24時間戦えますか~ビジネスマン、ビジネスマン~」という栄養剤の宣伝が流行ったのは、昭和63年です。「そんなこと、できっこないわ」と、私は自分の経験で思っていました。1日か2日はできるとしても、生産性は落ちるし、長続きはしません。

当時は週休2日に移行する時期でしたが、忙しい時期の私には休日という概念はなかったです。ただし季節労働者で、暇なときもありました。そうでないと、体が持ちません。私は休日出勤はしましたが、平日は早く帰るようにしました。

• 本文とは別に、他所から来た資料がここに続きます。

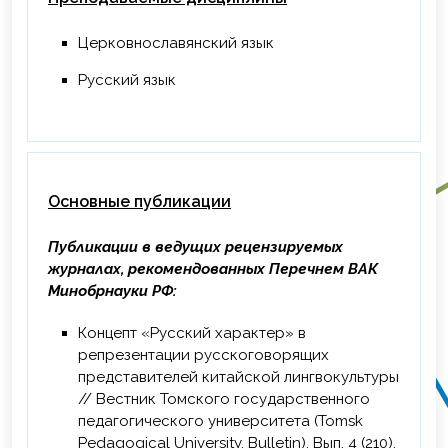
2022 г. – Повышение квалификации по
программе «Цифровая трансформация
Церковнославянский язык
вуза», ФГБОУ ВО «Кемеровский
Русский язык
государственный институт культуры»,
Кемерово, 16 ч. удостоверение
2023 г. – Повышение квалификации по
программе «Система организации
воспитательной деятельности в вузе»,
Основные публикации
ФГБОУ ВО «Кемеровский
государственный институт культуры»,
Публикации в ведущих рецензируемых
Кемерово, 16 ч. Удостоверение
журналах, рекомендованных Перечнем ВАК
2023 г. – Повышение квалификации по
Минобрнауки РФ:
программе «Цифровые сервисы в
Концепт «Русский характер» в
образовательной деятельности», ФГБОУ
репрезентации русскоговорящих
ВО «КемГИК», г. Кемерово, 36 ч.
представителей китайской лингвокультуры
2023 г. – Повышение квалификации по
// Вестник Томского государственного
программе «Актуальные вопросы теории
педагогического университета (Tomsk
и методики преподавания русского
Pedagogical University. Bulletin). Вып. 4 (210),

と言っても、意見交換会に出かけていたのです。部下にとって、「上司元気で留守が良い」を理解していたので。もう一つの栄養剤の宣伝、高田純次さんの「5時から男」を実践していました(笑い)。私が退庁してから、彼らが盛り上がっていた話は、次回にします。

次のようなやりとりも、有名でした。
私が彼らに指示を出す際に「私は忙しい。返事は簡潔にせよ。しかし私は民主的だから、押しつけはしない。次の2つの答えの中から選んで良い。一つは『はい』だ、もう一つは『わかりました』だ」と言ったとか。
部下の一人は「はいはいはい~、わかりましたよ~」と、グレながら返事をしていました。私が許した選択肢を逸脱してはいないのですが、不服従をきっぱりと顔に出していました。
この話には、後日談があります。私が交付税課を離れて数年後に、後輩から聞きました。「全勝さん、最近は選択肢がもう一つ増えたんです」と。で「3つめは何?」と聞くと、「喜んで」ですと笑いながら教えてくれました。ある飲食店で、注文を聞いた店員が客に答える際の言葉だそうです。
ここだけ読めば、ブラック職場に見えますね。